The number of deaths involving Covid-19 in care homes and other settings will be published daily as well as the hospital death toll, the health secretary said.
Matt Hancock said that, in an effort to “bring as much transparency as possible” to the death figures, “from tomorrow we will be publishing not just the number of deaths in hospital each day, but the number of deaths in care homes and the community too”.
“This will supplement the ONS [Office for National Statistics] and CQC [Care Quality Commission] weekly publication and all add to our understanding of how this virus is spreading day by day, and it will help inform the judgments that we make as we work to keep people safe,” he said.
Health organisations have been calling for the numbers outside hospitals to be published every day, while experts on Tuesday said they could not say the peak in care homes has been reached yet.
More than 6,500 deaths involving coronavirus have occurred in England and Wales outside of hospital, according to weekly figures released by the ONS earlier on Tuesday.
Care homes notified the CQC of 4,343 deaths of residents in homes between 10 and 24 April 10 and in England.
More than half of the notifications, 2,178, were made in the last five days of that period.
It is the first time the CQC death notifications for suspected or confirmed Covid-19 in care homes have been published.
Care providers said it is clear the “epicentre of this crisis is in care homes” and that the sector is “sadly the most affected area of society in terms of deaths from Covid-19”.
Prior to 10 April, there were 1,000 deaths registered in care homes, Nick Stripe, head of health analysis, told the BBC.
Separately, the ONS said there were 1,220 deaths which occurred outside hospital, excluding care home deaths, in England and Wales up to 17 April.
Of these:
– 883 took place in private homes
– 190 in hospices
– 61 in other communal establishments
– 86 elsewhere
The ONS and CQC figures added together make a total of 6,563 deaths outside hospital.
And overall, some 24,243 deaths involving coronavirus have now been registered across the UK, analysis by the PA news agency shows.
Nick Stripe, head of health analysis at the ONS, told the BBC: “There could be deaths that are happening in care homes that would ordinarily have been transferred to hospitals.
“So those care pathways might be being disrupted to some degree.
“It could also be that perhaps care home residents are getting what ostensibly appears like milder symptoms of Covid… but perhaps Covid which is acting in strange ways in some cases could be affecting their underlying health conditions.
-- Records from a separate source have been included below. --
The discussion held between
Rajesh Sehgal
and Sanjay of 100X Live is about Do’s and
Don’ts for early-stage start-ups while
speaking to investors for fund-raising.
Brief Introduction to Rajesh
“So the evidence of Covid is less obvious but it might be affecting those underlying conditions and they might be dying of those.”
The ONS’s weekly release also showed the total number of deaths involving Covid-19 in England up to 17 April (and which were registered up to 25 April), was 39% higher than the equivalent NHS total.
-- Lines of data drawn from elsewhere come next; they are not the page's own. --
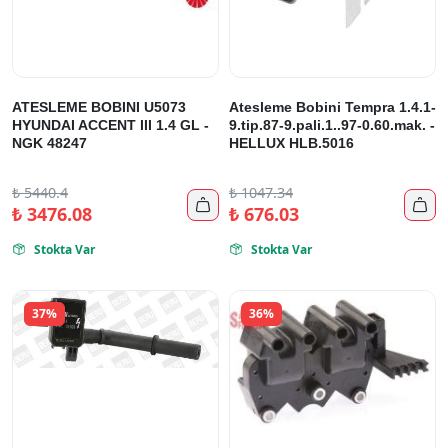
ATESLEME BOBINI U5073
Atesleme Bobini Tempra 1.4.1-
HYUNDAI ACCENT III 1.4 GL -
9.tip.87-9.pali.1..97-0.60.mak. -
NGK 48247
HELLUX HLB.5016
₺
5440.4
₺
1047.34


₺
3476.08
₺
676.03
Stokta Var
Stokta Var


37%
36%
The ONS figures show there were 21,284 deaths involving Covid-19 over that period, compared with 15,293 deaths in hospitals in England for the same period, reported by NHS England.
This is because the ONS figures include all mentions of Covid-19 on a death certificate, including suspected Covid-19, as well as deaths in the community.
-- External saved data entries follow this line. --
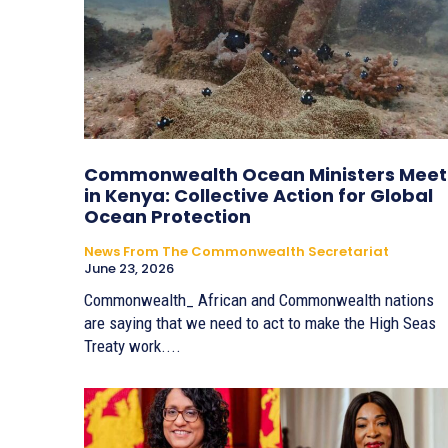
Commonwealth Ocean Ministers Meet
in Kenya: Collective Action for Global
Ocean Protection
News From The Commonwealth Secretariat
June 23, 2026
Commonwealth_ African and Commonwealth nations
are saying that we need to act to make the High Seas
Treaty work....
The NHS figures only include deaths in hospitals where a patient has been tested for Covid-19.
Downing Street insisted it had acted to prevent the spread of coronavirus within care homes in the early stages of the pandemic.
The prime minister’s official spokesperson said: “We set out a strategy for care homes in the early stages of the pandemic and offered detailed advice on how to stop the spread of coronavirus within care homes and also how to stop it from getting inside care homes in the first place.
“We’ve also been providing PPE from the very early stages of the pandemic.
“The health secretary recently published an updated care home strategy.
“I think we want to do all we can to support those living and working in care homes at what we accept is an enormously difficult time.”
Overall in England and Wales, almost four in 10 deaths up to 17 April (39.2%) were coronavirus-related.
There were 22,351 provisional deaths registered in England and Wales over the seven days, 11,854 more than the five-year average.
Of these, 8,758 mentioned “novel coronavirus”.
Up to 17 April, a total of 3,096 care home deaths involving Covid-19 were registered in England and Wales, up from 1,043 the previous week.
Just over three-quarters (77.4%) of the Covid-19-related deaths up to 17 April took place in hospital with the remainder occurring in care homes, private homes and hospices.